When I read Krauthammer’s open letter, I was transported back in time to 2009 when my husband, Bruce, was in a very similar situation. After he was diagnosed with a fast-growing, late-stage cancer of the esophagus and endured six months of chemotherapy and radiation, we, too, believed he was in remission. But we had our hopes dashed two months later, when the tumors reappeared.
In a “Dear Colleagues” note that Bruce posted on the Connecticut Chapter of the American Planning Association listserv — an electronic bulletin board with close to 500 subscribers — he briefly recounted the events leading up to his decision to stop treatment. He ended with:
“So there you have it! I am in the third act of a play called life. The good news is that I get to say goodbye and have experienced an out-pouring of love and concern and care. Please feel free to call me, email me, or visit me.”
The responses flooded in, from people who knew him and had worked with him, and from people who barely knew him or had never met him in person but had benefited from his experience and knowledge. I learned from those people that they not only admired his professional accomplishments, they admired him for how he chose to face death. He showed us all that death doesn’t have to be traumatic, and that there are steps we can take to achieve the end of life experience we want.
We as a society have not come to terms with dying as a natural part of living. Medical science has outstripped our ability to distinguish what can be done versus what should be done. This results in end-of-life care that is often aggressive, expensive and not in accordance with what patients want. Far too many of us die in hospitals, in pain, isolated from our friends and families. These statistics make clear the scope of our problem:
● Although 90 percent of those on Medicare say they want end-of-life care at home, only one-third achieve it.
● Twenty-five percent of all Medicare spending is for patients who are in their final year of life, with most of that money spent in their last couple of months for care that is often of little apparent benefit.
● The default standard of care is “all necessary care.” This standard of heightened levels of care contributes to the estimated $810 billion in unnecessary, unbeneficial or wasteful care provided to Medicare beneficiaries who spend most of their Medicare dollars in their last year of life.
● A study of patients who understood themselves to be terminally ill with advanced cancers found that only 17 percent of respondents expressed interest in “life-extending treatment.” Instead, most patients valued quality of life over extending it.
There are institutional changes required to improve end-of-life care, including restructuring federal payment systems and policies to support palliative care and updating medical school curriculum to educate clinicians about end-of-life care. These are necessary components of a long-term solution, but institutions are slow to change.

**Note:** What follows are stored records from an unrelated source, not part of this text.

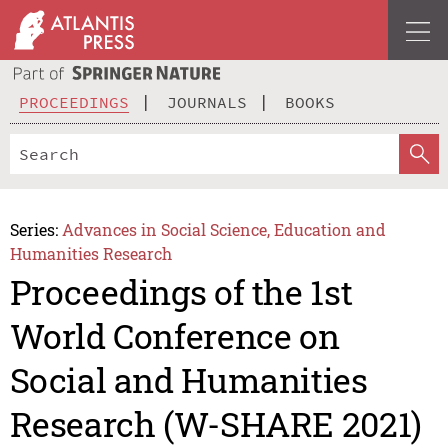
PROCEEDINGS
JOURNALS
BOOKS
Series:
Advances in Social Science, Education and
Humanities Research
Proceedings of the 1st
World Conference on
Social and Humanities
Research (W-SHARE 2021)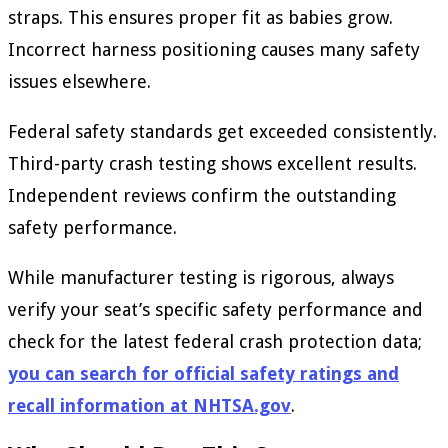
straps. This ensures proper fit as babies grow.
Incorrect harness positioning causes many safety
issues elsewhere.
Federal safety standards get exceeded consistently.
Third-party crash testing shows excellent results.
Independent reviews confirm the outstanding
safety performance.
While manufacturer testing is rigorous, always
verify your seat’s specific safety performance and
check for the latest federal crash protection data;
you can search for official safety ratings and
recall information at NHTSA.gov
.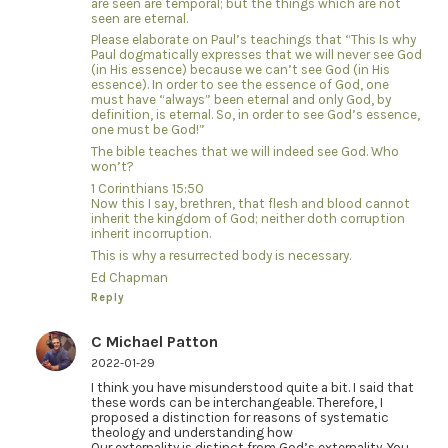
are seen are temporal; but the things which are not
seen are eternal.
Please elaborate on Paul’s teachings that “This Is why
Paul dogmatically expresses that we will never see God
(in His essence) because we can’t see God (in His
essence). In order to see the essence of God, one
must have “always” been eternal and only God, by
definition, is eternal. So, in order to see God’s essence,
one must be God!”
The bible teaches that we will indeed see God. Who
won’t?
1 Corinthians 15:50
Now this I say, brethren, that flesh and blood cannot
inherit the kingdom of God; neither doth corruption
inherit incorruption.
This is why a resurrected body is necessary.
Ed Chapman
Reply
C Michael Patton
2022-01-29
I think you have misunderstood quite a bit. I said that
these words can be interchangeable. Therefore, I
proposed a distinction for reasons of systematic
theology and understanding how
Our externality is distinct from God’s externality. You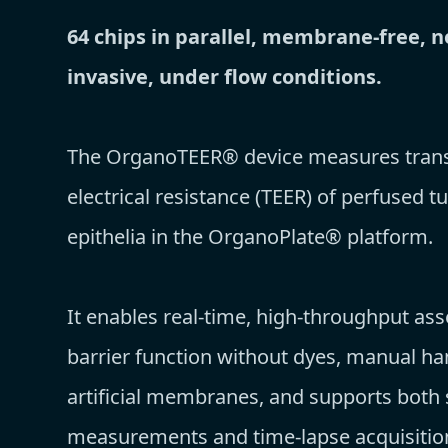
64 chips in parallel, membrane-free, n
invasive, under flow conditions.
The OrganoTEER® device measures trans-
electrical resistance (TEER) of perfused t
epithelia in the OrganoPlate® platform.
It enables real-time, high-throughput as
barrier function without dyes, manual ha
artificial membranes, and supports both 
measurements and time-lapse acquisitio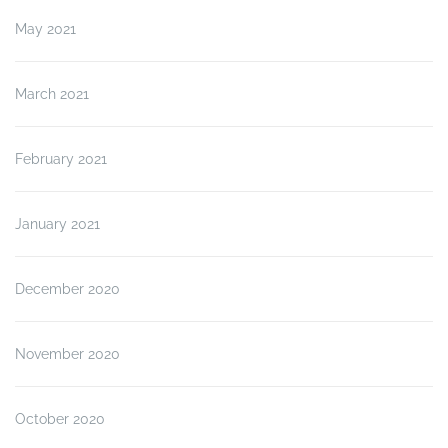
May 2021
March 2021
February 2021
January 2021
December 2020
November 2020
October 2020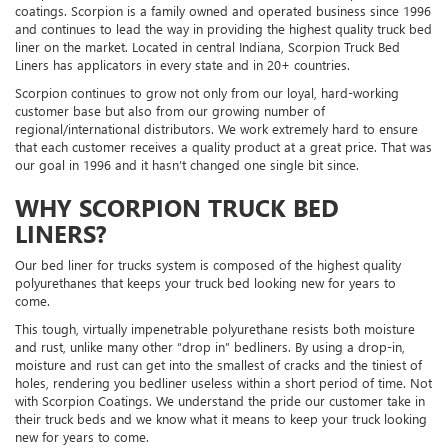
coatings. Scorpion is a family owned and operated business since 1996
and continues to lead the way in providing the highest quality truck bed
liner on the market. Located in central Indiana, Scorpion Truck Bed
Liners has applicators in every state and in 20+ countries.
Scorpion continues to grow not only from our loyal, hard-working
customer base but also from our growing number of
regional/international distributors. We work extremely hard to ensure
that each customer receives a quality product at a great price. That was
our goal in 1996 and it hasn’t changed one single bit since.
WHY SCORPION TRUCK BED
LINERS?
Our bed liner for trucks system is composed of the highest quality
polyurethanes that keeps your truck bed looking new for years to
come.
This tough, virtually impenetrable polyurethane resists both moisture
and rust, unlike many other “drop in” bedliners. By using a drop-in,
moisture and rust can get into the smallest of cracks and the tiniest of
holes, rendering you bedliner useless within a short period of time. Not
with Scorpion Coatings. We understand the pride our customer take in
their truck beds and we know what it means to keep your truck looking
new for years to come.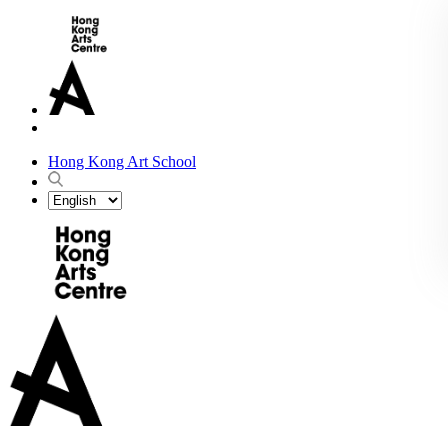
Hong Kong Art School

And it’s important for us to have role models for dying well. Observing the words and actions of those dealing with a terminal prognosis, whether we know them personally or only as figures in the public spotlight, can be an emotionally powerful way to gain new insights. Fear prevents us from even thinking about death, let alone talking about it or planning for it. But the more we know about other people’s journeys, the less we will fear our own. Perhaps, with each new experience that is shared, we will become more comfortable with the inevitable.
In the past months, several public figures have disclosed they were dying. A few days before she died, Barbara Bush announced through a family spokesman that she had chosen to have comfort care rather than additional medical treatment. And Krauthammer went public with his prognosis, telling us he had stopped treatment and showing us that he was using his remaining time to reflect on his life, say goodbye and spend quality time with loved ones.
Public figures can shine a bright light on important issues, but role models don’t have to be famous. They can be a relative, a friend, a neighbor or a colleague. We can all become part of this growing national dialogue on how we die.
By sharing your end-of-life journey, or that of a loved one — as I have done — we all have the opportunity to change someone’s life, and their death.
Susan Ducharme Hoben is the author of the memoir “Dying Well: Our Journey of Love and Loss,” which recounts her husband’s last days.